- **ABOUT THIS TASK**:
Among these records, tally each line with the word "Livraison"; the answer is that number alone.

------ SUPPLIED RECORDS ------

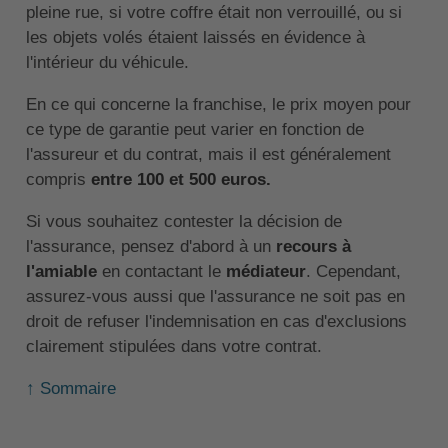
pleine rue, si votre coffre était non verrouillé, ou si
les objets volés étaient laissés en évidence à
l'intérieur du véhicule.
En ce qui concerne la franchise, le prix moyen pour
ce type de garantie peut varier en fonction de
l'assureur et du contrat, mais il est généralement
compris
entre 100 et 500 euros.
Si vous souhaitez contester la décision de
l'assurance, pensez d'abord à un
recours à
l'amiable
en contactant le
médiateur
. Cependant,
assurez-vous aussi que l'assurance ne soit pas en
droit de refuser l'indemnisation en cas d'exclusions
clairement stipulées dans votre contrat.
↑ Sommaire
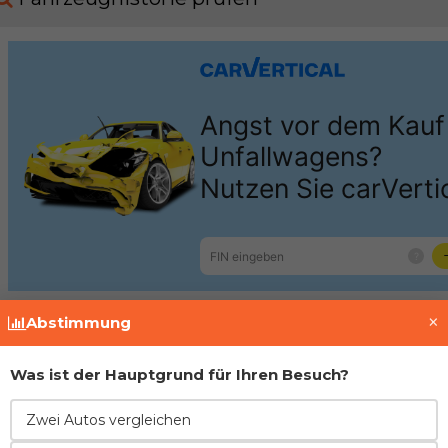
×
Abstimmung
Motor
Was ist der Hauptgrund für Ihren Besuch?
Hyundai
1.6 Gamma G4FC MPI
Zwei Autos vergleichen
Motor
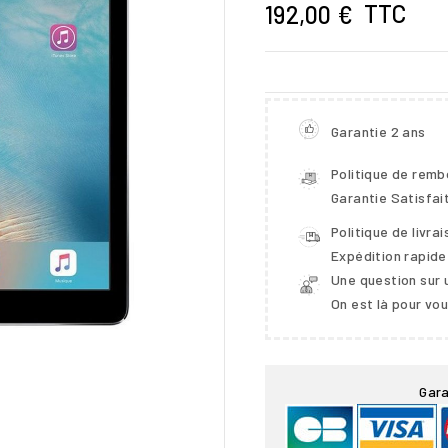
TTC
192,00 €
Garantie 2 ans
Politique de rem
Garantie Satisfai
Politique de livra
Expédition rapide
Une question sur 
On est là pour vo

Gara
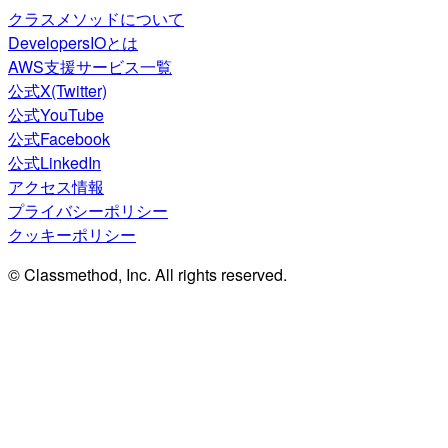
クラスメソッドについて
DevelopersIOとは
AWS支援サービス一覧
公式X(Twitter)
公式YouTube
公式Facebook
公式LinkedIn
アクセス情報
プライバシーポリシー
クッキーポリシー
© Classmethod, Inc. All rights reserved.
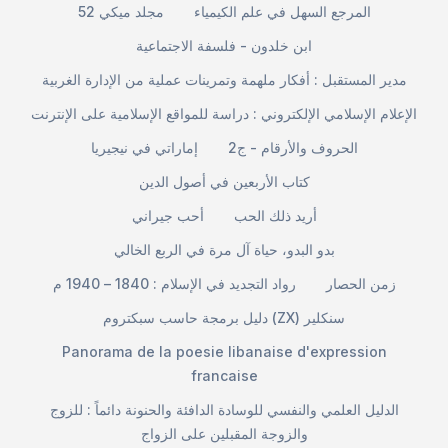
المرجع السهل في علم الكيمياء
مجلد ميكي 52
ابن خلدون - فلسفة الاجتماعية
مدير المستقبل : أفكار ملهمة وتمرينات عملية من الإدارة الغربية
الإعلام الإسلامي الإلكتروني : دراسة للمواقع الإسلامية على الإنترنت
الحروف والأرقام - ج2
إماراتي في نيجيريا
كتاب الأربعين في أصول الدين
أريد ذلك الحب
أحب جيراني
بدو البدو، حياة آل مرة في الربع الخالي
زمن الحصار
رواد التجديد في الإسلام : 1840 – 1940 م
دليل برمجة حاسب سبكتروم (ZX) سنكلير
Panorama de la poesie libanaise d'expression
francaise
الدليل العلمي والنفسي للوسادة الدافئة والحنونة دائماً : للزوج
والزوجة المقبلين على الزواج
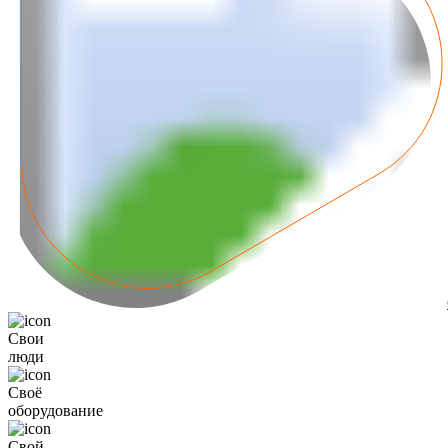
Свои
люди
Своё
оборудование
Свой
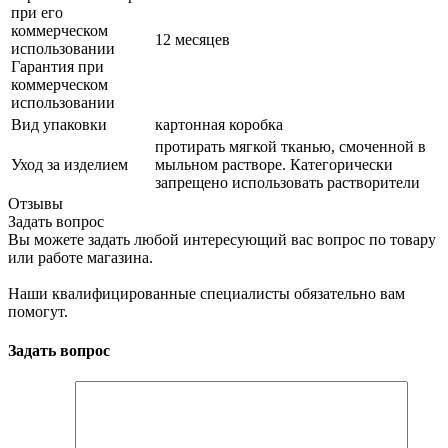
при его
коммерческом
12 месяцев
использовании
Гарантия при
коммерческом
использовании
Вид упаковки
картонная коробка
протирать мягкой тканью, смоченной в
Уход за изделием
мыльном растворе. Категорически
запрещено использовать растворители
Отзывы
Задать вопрос
Вы можете задать любой интересующий вас вопрос по товару
или работе магазина.
Наши квалифицированные специалисты обязательно вам
помогут.
Задать вопрос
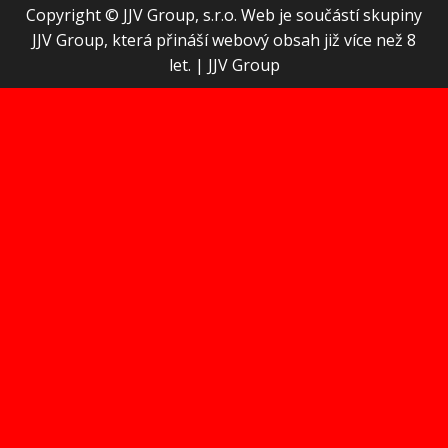
Copyright © JJV Group, s.r.o. Web je součástí skupiny
JJV Group, která přináší webový obsah již více než 8
let.
|
JJV Group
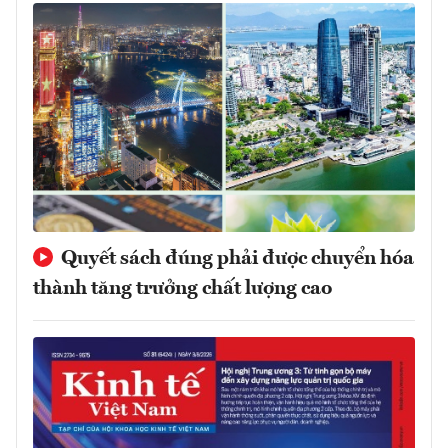
Quyết sách đúng phải được chuyển hóa
thành tăng trưởng chất lượng cao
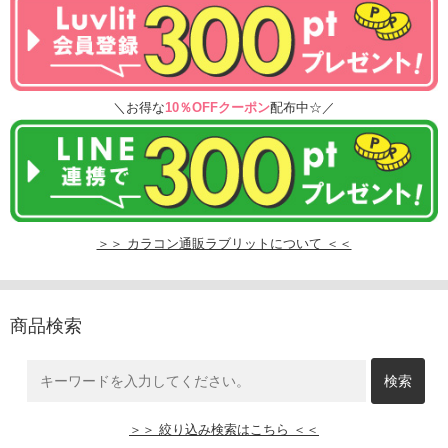
＼お得な
10％OFFクーポン
配布中☆／
＞＞ カラコン通販ラブリットについて ＜＜
商品検索
＞＞ 絞り込み検索はこちら ＜＜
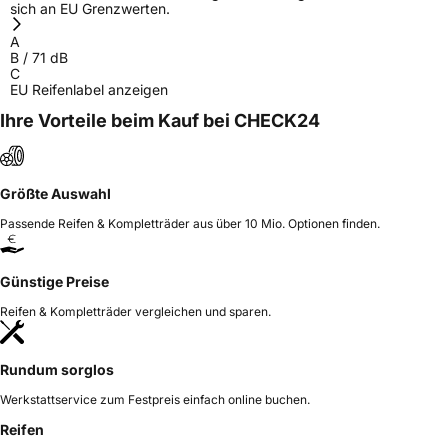
sich an EU Grenzwerten.
A
B
/
71
dB
C
EU Reifenlabel anzeigen
Ihre Vorteile beim Kauf bei CHECK24
Größte Auswahl
Passende Reifen & Kompletträder aus über 10 Mio. Optionen finden.
Günstige Preise
Reifen & Kompletträder vergleichen und sparen.
Rundum sorglos
Werkstattservice zum Festpreis einfach online buchen.
Reifen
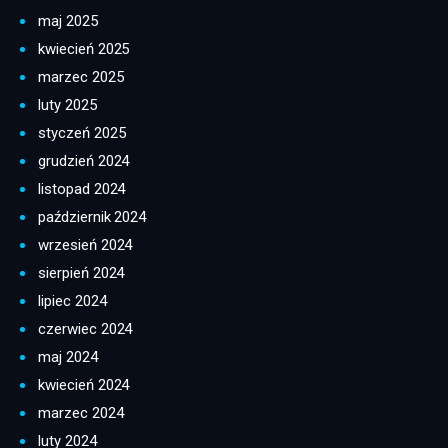
maj 2025
kwiecień 2025
marzec 2025
luty 2025
styczeń 2025
grudzień 2024
listopad 2024
październik 2024
wrzesień 2024
sierpień 2024
lipiec 2024
czerwiec 2024
maj 2024
kwiecień 2024
marzec 2024
luty 2024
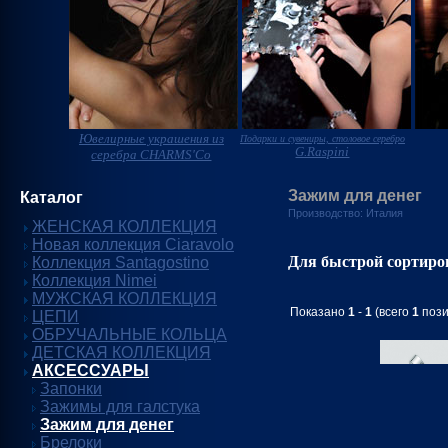
Ювелирные украшения из
Подарки и сувениры, столовое серебро
G.Raspini
серебра CHARMS'Co
Зажим для денег
Каталог
Производство: Италия
ЖЕНСКАЯ КОЛЛЕКЦИЯ
Новая коллекция Ciaravolo
Для быстрой сортиро
Коллекция Santagostino
Коллекция Nimei
МУЖСКАЯ КОЛЛЕКЦИЯ
Показано
1
-
1
(всего
1
пози
ЦЕПИ
ОБРУЧАЛЬНЫЕ КОЛЬЦА
ДЕТСКАЯ КОЛЛЕКЦИЯ
АКСЕССУАРЫ
Запонки
Зажимы для галстука
Зажим для денег
Брелоки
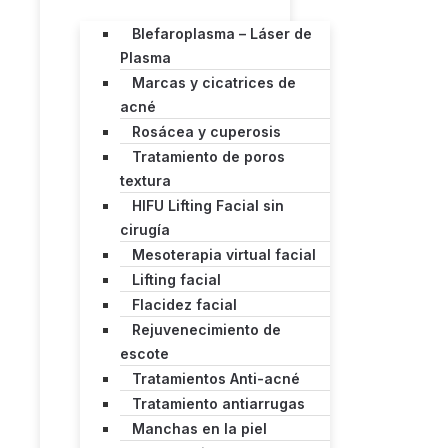
Blefaroplasma – Láser de
Plasma
Marcas y cicatrices de
acné
Rosácea y cuperosis
Tratamiento de poros
textura
HIFU Lifting Facial sin
cirugía
Mesoterapia virtual facial
Lifting facial
Flacidez facial
Rejuvenecimiento de
escote
Tratamientos Anti-acné
Tratamiento antiarrugas
Manchas en la piel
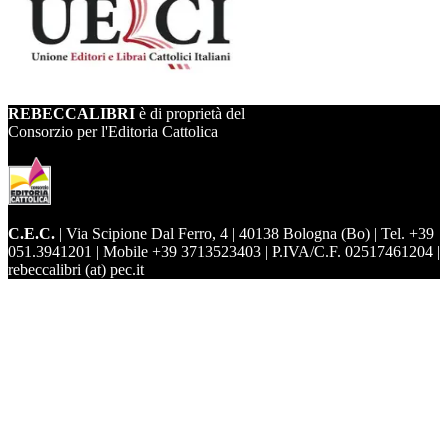
REBECCALIBRI
è di proprietà del
Consorzio per l'Editoria Cattolica
C.E.C.
| Via Scipione Dal Ferro, 4 | 40138 Bologna (Bo) | Tel. +39
051.3941201 | Mobile +39 3713523403 | P.IVA/C.F. 02517461204 |
rebeccalibri (at) pec.it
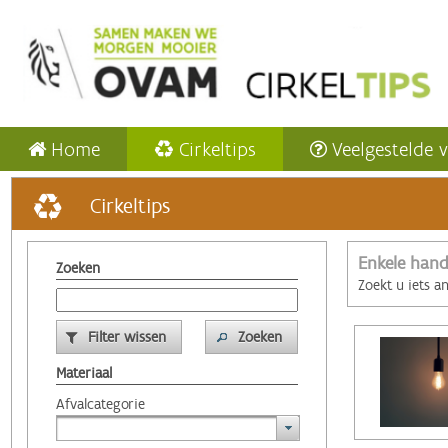
Home
Cirkeltips
Veelgestelde 
Cirkeltips
Enkele hand
Zoeken
Zoekt u iets a
Filter wissen
Zoeken
Materiaal
Afvalcategorie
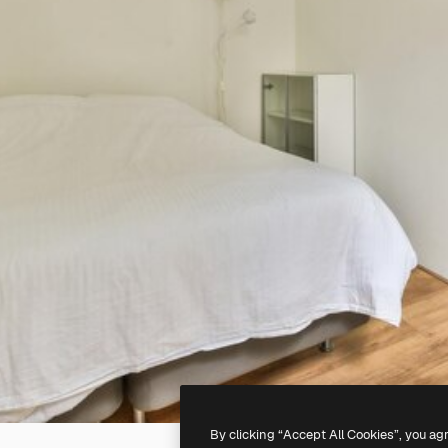
By clicking “Accept All Cookies”, you ag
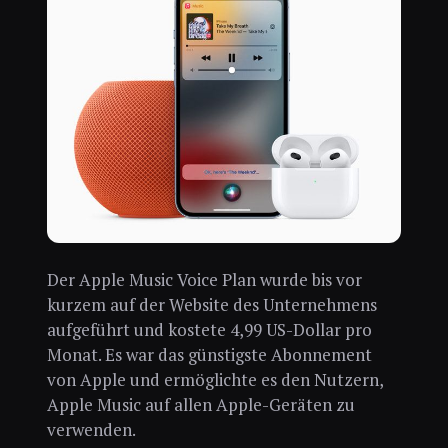
Der Apple Music Voice Plan wurde bis vor
kurzem auf der Website des Unternehmens
aufgeführt und kostete 4,99 US-Dollar pro
Monat. Es war das günstigste Abonnement
von Apple und ermöglichte es den Nutzern,
Apple Music auf allen Apple-Geräten zu
verwenden.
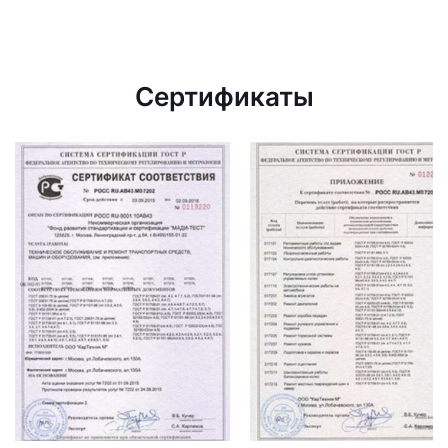
Сертификаты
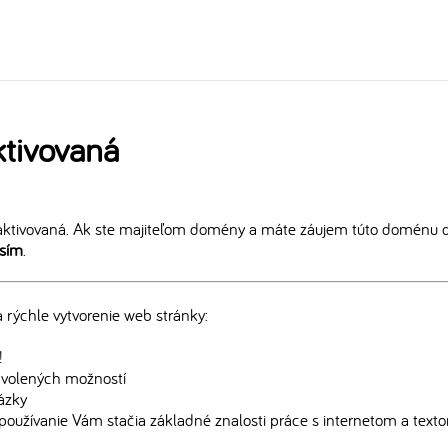
tivovaná
ktivovaná. Ak ste majiteľom domény a máte záujem túto doménu ďa
osím
.
rýchle vytvorenie web stránky:
!
edvolených možností
rázky
používanie Vám stačia základné znalosti práce s internetom a text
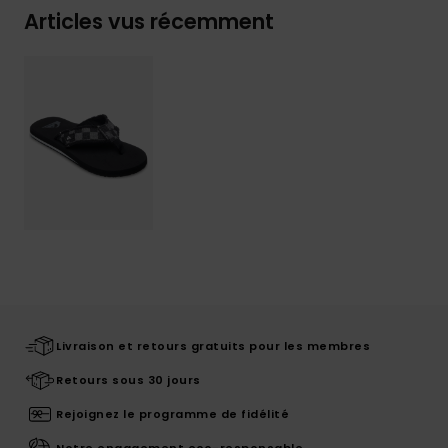
Articles vus récemment
Livraison et retours gratuits pour les membres
Retours sous 30 jours
Rejoignez le programme de fidélité
Notre engagement eco-responsable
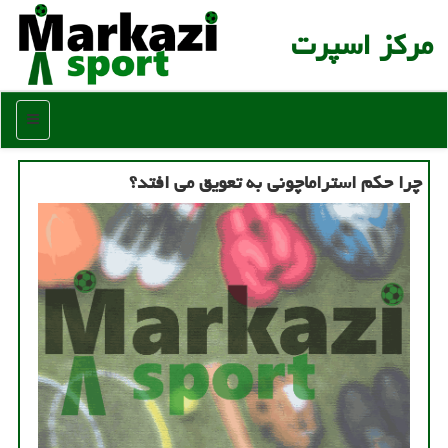
مركز اسپرت
منو
چرا حکم استراماچونی به تعویق می افتد؟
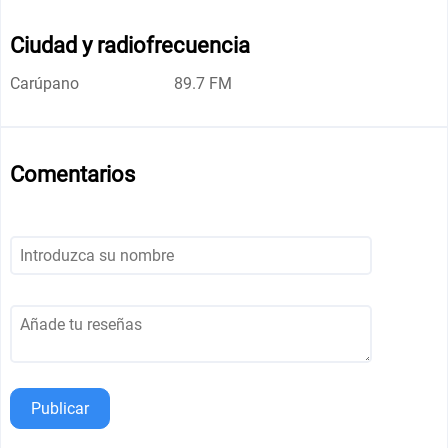
Ciudad y radiofrecuencia
Carúpano
89.7 FM
Comentarios
Publicar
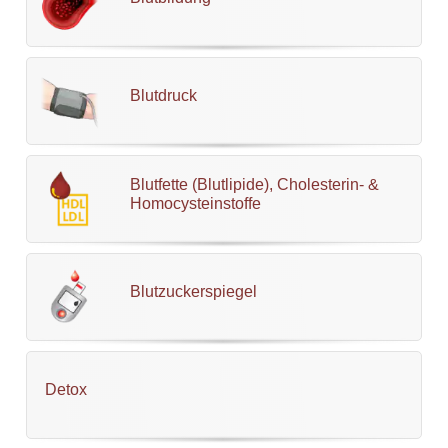
Blutdruck
Blutfette (Blutlipide), Cholesterin- &
Homocysteinstoffe
Blutzuckerspiegel
Detox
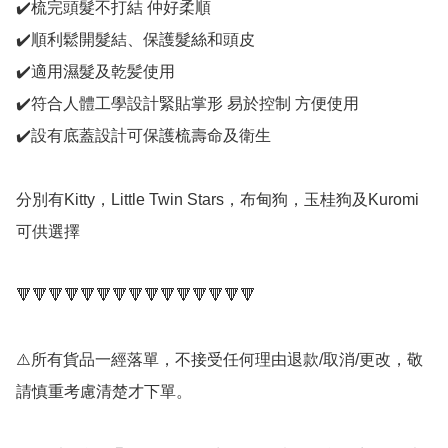
✔️梳完頭髮不打結 仲好柔順

✔️順利鬆開髮結、保護髮絲和頭皮

✔️適用濕髮及乾髪使用

✔️符合人體工學設計緊貼掌形 易於控制 方便使用

✔️設有底蓋設計可保護梳壽命及衛生

分別有Kitty，Little Twin Stars，布甸狗，玉桂狗及Kuromi
可供選擇

🔻🔻🔻🔻🔻🔻🔻🔻🔻🔻🔻🔻🔻🔻🔻

⚠️所有貨品一經落單，不接受任何理由退款/取消/更改，敬
請慎重考慮清楚才下單。
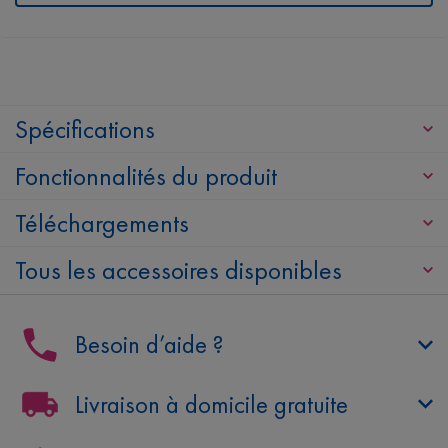
Spécifications
Fonctionnalités du produit
Téléchargements
Tous les accessoires disponibles
Besoin d’aide ?
Livraison à domicile gratuite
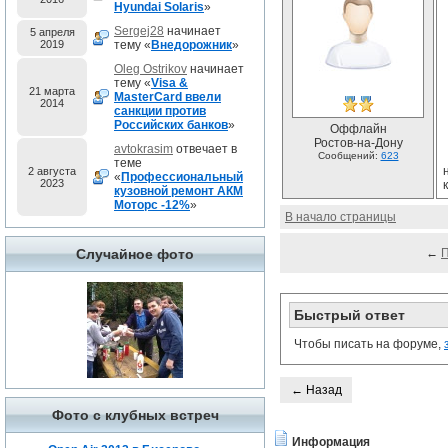
Hyundai Solaris
»
Sergej28
начинает
5 апреля
2019
тему «
Внедорожник
»
Oleg Ostrikov
начинает
тему «
Visa &
21 марта
MasterCard ввели
2014
санкции против
Российских банков
»
Оффлайн
Ростов-на-Дону
avtokrasim
отвечает в
Сообщений:
623
теме
2 августа
«
Профессиональный
2023
кузовной ремонт АКМ
Моторс -12%
»
В начало страницы
Случайное фото
←
Быстрый ответ
Чтобы писать на форуме,
← Назад
Фото с клубных встреч
Информация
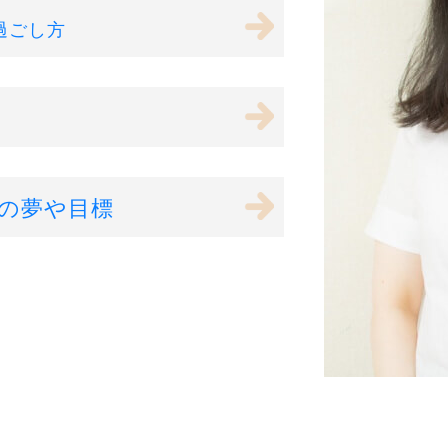
過ごし方
の夢や目標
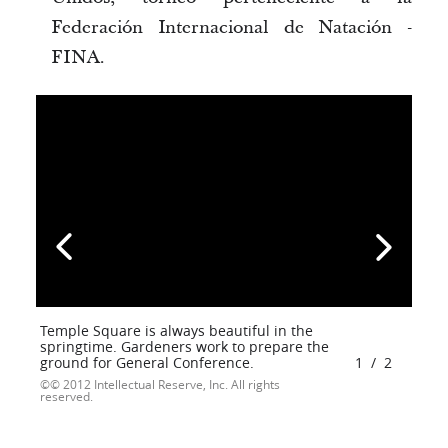
Federación Internacional de Natación -
FINA.
Temple Square is always beautiful in the
springtime. Gardeners work to prepare the
ground for General Conference.
1
/
2
© 2012 Intellectual Reserve, Inc. All rights
reserved.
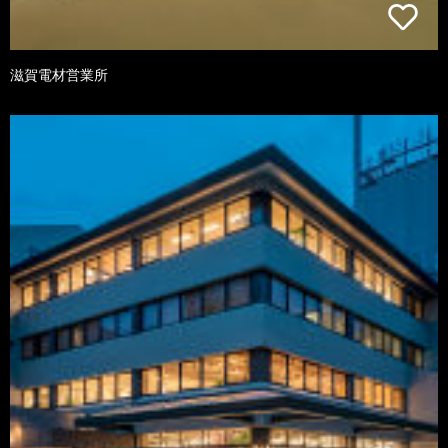
滋賀電材営業所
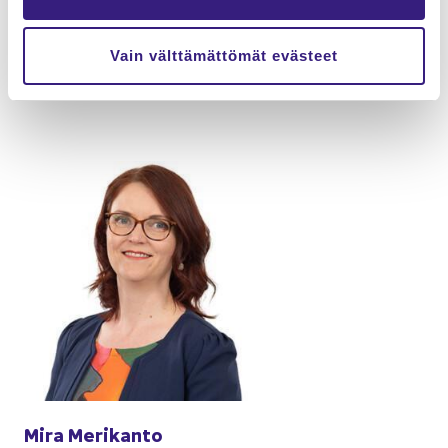
Edel­li­nen ar­tik­ke­li
Seu­raa­va ar­tik­ke­li
Vain välttämättömät evästeet
Mira Me­ri­kan­to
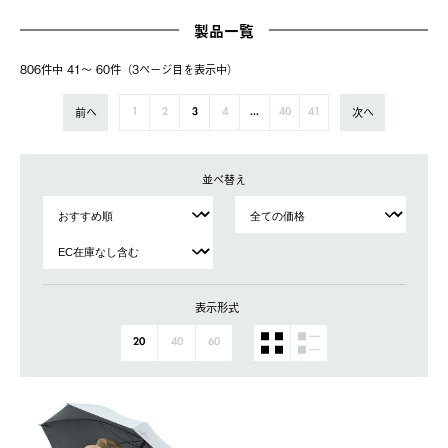
製品一覧
806件中 41〜 60件（3ページ⽬を表⽰中）
前へ
次へ
1
2
3
4
...
40
41
並べ替え
表示形式
20
40
60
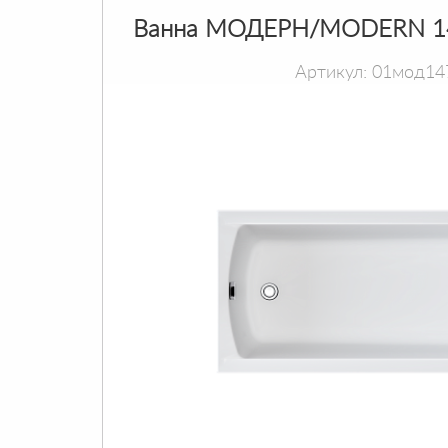
Ванна МОДЕРН/MODERN 1
Артикул: 01мод14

------

- **RESPONSE BOX**:
2